**WHAT YOU HAVE TO DO**
Transcribe the listing in full, word for word; pictures do not belong in the copy.

**EXTRACTED ENTRIES**

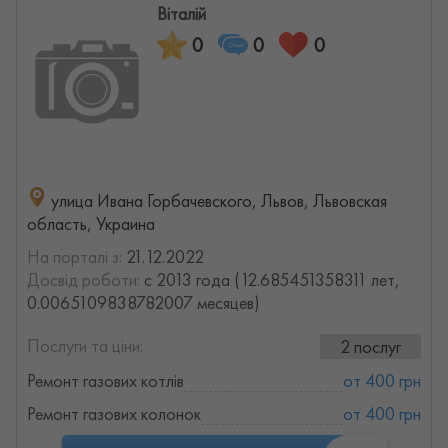
Віталій
0
0
0
улица Ивана Горбачевского, Львов, Львовская
область, Украина
На порталі з:
21.12.2022
Досвід роботи:
с 2013 года (12.685451358311 лет,
0.0065109838782007 месяцев)
Послуги та ціни:
2 послуг
Ремонт газових котлів
от 400 грн
Ремонт газових колонок
от 400 грн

**THE COMPLETED TASK**
Віталій
0
0
0
улица Ивана Горбачевского, Львов, Львовская
область, Украина
На порталі з:
21.12.2022
Досвід роботи:
с 2013 года (12.685451358311 лет,
0.0065109838782007 месяцев)
Послуги та ціни:
2 послуг
Ремонт газових котлів
от 400 грн
Ремонт газових колонок
от 400 грн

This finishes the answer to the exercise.